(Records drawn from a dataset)
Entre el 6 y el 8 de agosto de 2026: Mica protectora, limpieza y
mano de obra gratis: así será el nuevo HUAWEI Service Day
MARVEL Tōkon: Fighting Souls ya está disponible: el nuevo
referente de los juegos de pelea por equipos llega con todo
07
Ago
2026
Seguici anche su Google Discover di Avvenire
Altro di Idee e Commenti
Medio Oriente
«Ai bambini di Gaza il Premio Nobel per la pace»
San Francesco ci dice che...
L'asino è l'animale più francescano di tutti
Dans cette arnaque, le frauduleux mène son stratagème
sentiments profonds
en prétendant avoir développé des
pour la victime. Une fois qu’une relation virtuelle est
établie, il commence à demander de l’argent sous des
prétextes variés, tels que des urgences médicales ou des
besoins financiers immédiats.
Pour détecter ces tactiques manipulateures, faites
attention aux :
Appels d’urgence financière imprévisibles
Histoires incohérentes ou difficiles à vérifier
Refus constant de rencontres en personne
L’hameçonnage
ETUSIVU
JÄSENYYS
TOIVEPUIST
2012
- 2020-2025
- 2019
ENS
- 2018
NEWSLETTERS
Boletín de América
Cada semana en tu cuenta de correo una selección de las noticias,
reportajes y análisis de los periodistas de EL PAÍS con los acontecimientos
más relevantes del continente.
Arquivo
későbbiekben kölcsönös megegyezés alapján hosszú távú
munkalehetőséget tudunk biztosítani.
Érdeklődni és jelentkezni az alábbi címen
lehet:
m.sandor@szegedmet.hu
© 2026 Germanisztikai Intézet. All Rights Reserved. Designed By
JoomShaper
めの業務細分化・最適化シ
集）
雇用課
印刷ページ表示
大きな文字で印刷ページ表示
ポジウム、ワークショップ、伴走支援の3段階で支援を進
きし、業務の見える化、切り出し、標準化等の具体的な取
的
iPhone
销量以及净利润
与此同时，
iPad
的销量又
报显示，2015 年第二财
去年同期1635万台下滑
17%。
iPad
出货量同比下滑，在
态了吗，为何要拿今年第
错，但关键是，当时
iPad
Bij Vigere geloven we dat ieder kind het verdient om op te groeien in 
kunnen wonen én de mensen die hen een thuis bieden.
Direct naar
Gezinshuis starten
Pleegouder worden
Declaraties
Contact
==
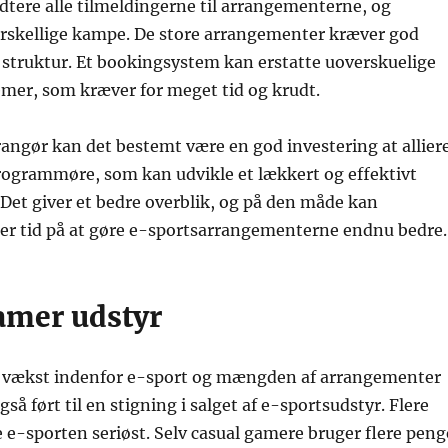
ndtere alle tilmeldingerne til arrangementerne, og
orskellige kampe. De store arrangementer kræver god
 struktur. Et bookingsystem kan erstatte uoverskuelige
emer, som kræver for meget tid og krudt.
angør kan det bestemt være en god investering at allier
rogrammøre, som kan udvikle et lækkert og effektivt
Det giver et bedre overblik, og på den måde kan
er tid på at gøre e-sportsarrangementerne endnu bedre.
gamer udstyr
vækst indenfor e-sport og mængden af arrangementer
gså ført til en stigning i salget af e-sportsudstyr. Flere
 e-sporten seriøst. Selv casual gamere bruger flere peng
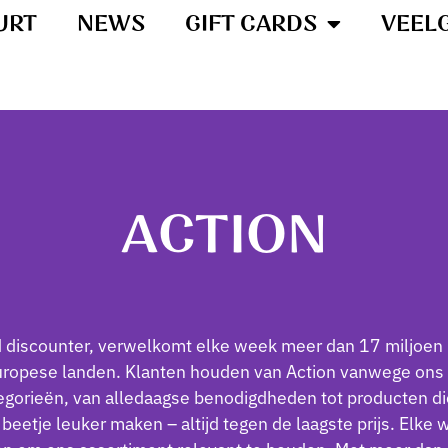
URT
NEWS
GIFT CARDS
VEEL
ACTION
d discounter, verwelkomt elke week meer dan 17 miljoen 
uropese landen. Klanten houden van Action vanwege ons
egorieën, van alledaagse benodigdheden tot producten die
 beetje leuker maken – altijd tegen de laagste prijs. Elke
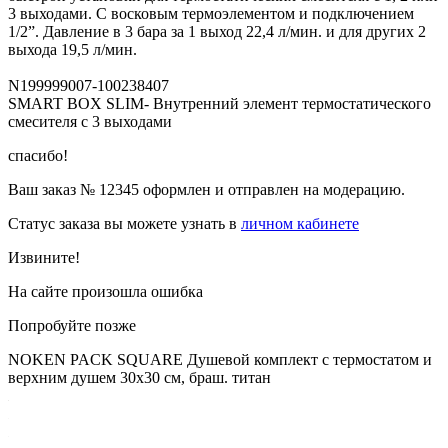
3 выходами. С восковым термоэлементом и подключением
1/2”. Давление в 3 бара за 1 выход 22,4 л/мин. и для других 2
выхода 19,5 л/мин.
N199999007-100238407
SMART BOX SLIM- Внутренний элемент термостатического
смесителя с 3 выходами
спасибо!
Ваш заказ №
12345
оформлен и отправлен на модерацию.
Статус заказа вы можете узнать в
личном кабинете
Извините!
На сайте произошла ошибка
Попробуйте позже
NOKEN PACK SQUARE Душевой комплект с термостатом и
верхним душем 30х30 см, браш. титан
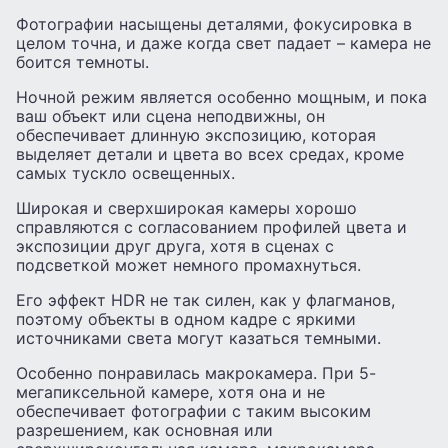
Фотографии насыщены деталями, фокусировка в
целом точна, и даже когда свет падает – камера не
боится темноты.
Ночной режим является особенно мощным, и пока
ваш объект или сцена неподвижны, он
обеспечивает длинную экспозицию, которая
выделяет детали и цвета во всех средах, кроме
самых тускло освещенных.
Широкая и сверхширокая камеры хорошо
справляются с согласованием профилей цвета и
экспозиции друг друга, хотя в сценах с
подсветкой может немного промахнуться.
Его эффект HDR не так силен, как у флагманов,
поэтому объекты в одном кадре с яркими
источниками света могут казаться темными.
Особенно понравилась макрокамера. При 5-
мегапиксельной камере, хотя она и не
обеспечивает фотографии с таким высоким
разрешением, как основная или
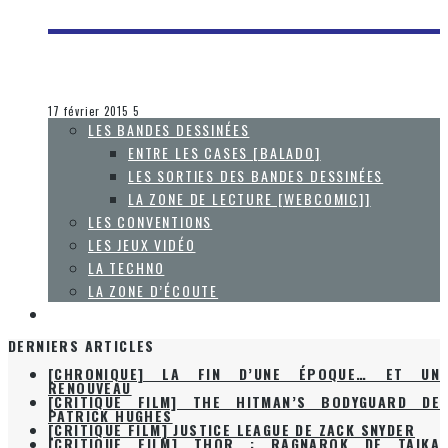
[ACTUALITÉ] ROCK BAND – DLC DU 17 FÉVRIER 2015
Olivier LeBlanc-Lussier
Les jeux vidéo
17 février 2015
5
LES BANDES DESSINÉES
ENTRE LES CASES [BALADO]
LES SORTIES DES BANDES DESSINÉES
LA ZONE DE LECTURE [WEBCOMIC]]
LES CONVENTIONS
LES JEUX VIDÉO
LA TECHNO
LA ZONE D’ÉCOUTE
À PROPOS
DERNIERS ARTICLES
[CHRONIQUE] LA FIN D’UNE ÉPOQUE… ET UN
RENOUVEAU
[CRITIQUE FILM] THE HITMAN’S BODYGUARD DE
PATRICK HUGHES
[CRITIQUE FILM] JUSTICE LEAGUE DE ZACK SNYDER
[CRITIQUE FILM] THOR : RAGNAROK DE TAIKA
--
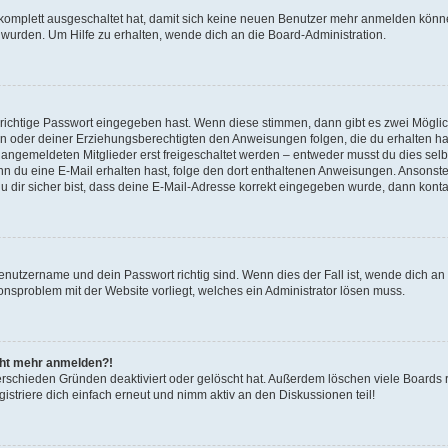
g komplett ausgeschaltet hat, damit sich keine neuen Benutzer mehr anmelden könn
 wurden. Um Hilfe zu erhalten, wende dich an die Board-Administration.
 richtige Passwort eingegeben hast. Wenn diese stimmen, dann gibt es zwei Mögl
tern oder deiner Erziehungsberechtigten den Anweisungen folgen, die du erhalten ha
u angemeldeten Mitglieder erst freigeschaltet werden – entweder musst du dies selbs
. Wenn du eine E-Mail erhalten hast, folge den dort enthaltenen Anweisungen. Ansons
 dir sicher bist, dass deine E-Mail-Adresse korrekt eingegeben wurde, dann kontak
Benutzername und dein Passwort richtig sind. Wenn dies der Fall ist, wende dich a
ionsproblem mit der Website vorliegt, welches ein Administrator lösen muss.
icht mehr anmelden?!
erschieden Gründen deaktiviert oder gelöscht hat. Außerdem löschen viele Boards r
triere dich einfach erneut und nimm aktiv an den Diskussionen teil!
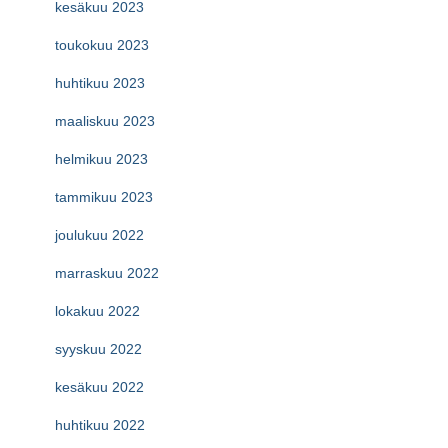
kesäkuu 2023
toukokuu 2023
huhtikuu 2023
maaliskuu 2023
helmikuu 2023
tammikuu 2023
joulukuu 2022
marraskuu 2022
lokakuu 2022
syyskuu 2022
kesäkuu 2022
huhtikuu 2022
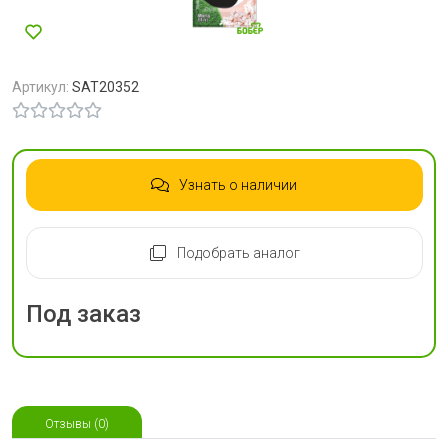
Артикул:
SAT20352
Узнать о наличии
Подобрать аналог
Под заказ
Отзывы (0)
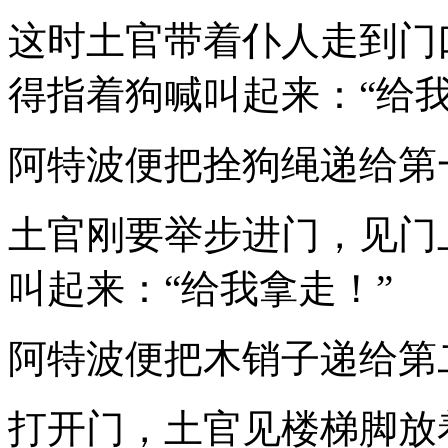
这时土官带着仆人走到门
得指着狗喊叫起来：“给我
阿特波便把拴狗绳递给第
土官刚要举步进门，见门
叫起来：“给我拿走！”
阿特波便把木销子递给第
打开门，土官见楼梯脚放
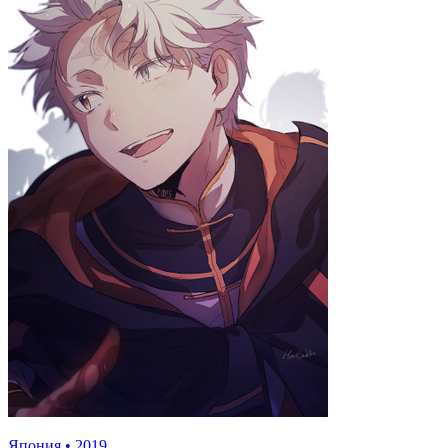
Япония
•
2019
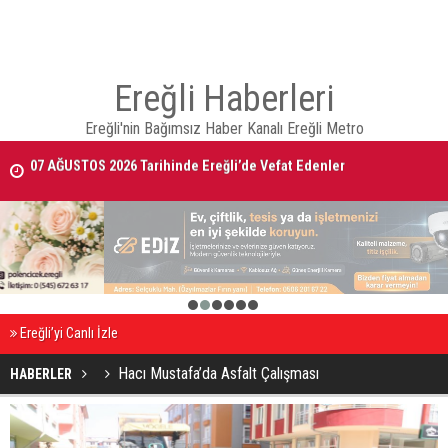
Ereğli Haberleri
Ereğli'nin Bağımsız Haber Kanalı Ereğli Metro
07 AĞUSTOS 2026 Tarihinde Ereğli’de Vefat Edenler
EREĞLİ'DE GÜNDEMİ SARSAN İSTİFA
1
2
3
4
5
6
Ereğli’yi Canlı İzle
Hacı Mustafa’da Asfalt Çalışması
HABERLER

_WHAT IS EXPECTED:_ Output exactly the lines above, beginning at the one with "подсветкой может немного промахнуться." and stopping after the one with "[CRITIQUE FILM] THOR : RAGNAROK DE TAIKA". Pictures are to be omitted.

_RESULT:_
подсветкой может немного промахнуться.
Его эффект HDR не так силен, как у флагманов,
поэтому объекты в одном кадре с яркими
источниками света могут казаться темными.
Особенно понравилась макрокамера. При 5-
мегапиксельной камере, хотя она и не
обеспечивает фотографии с таким высоким
разрешением, как основная или
[ACTUALITÉ] ROCK BAND – DLC DU 17 FÉVRIER 2015
Olivier LeBlanc-Lussier
Les jeux vidéo
17 février 2015
5
LES BANDES DESSINÉES
ENTRE LES CASES [BALADO]
LES SORTIES DES BANDES DESSINÉES
LA ZONE DE LECTURE [WEBCOMIC]]
LES CONVENTIONS
LES JEUX VIDÉO
LA TECHNO
LA ZONE D’ÉCOUTE
À PROPOS
DERNIERS ARTICLES
[CHRONIQUE] LA FIN D’UNE ÉPOQUE… ET UN
RENOUVEAU
[CRITIQUE FILM] THE HITMAN’S BODYGUARD DE
PATRICK HUGHES
[CRITIQUE FILM] JUSTICE LEAGUE DE ZACK SNYDER
[CRITIQUE FILM] THOR : RAGNAROK DE TAIKA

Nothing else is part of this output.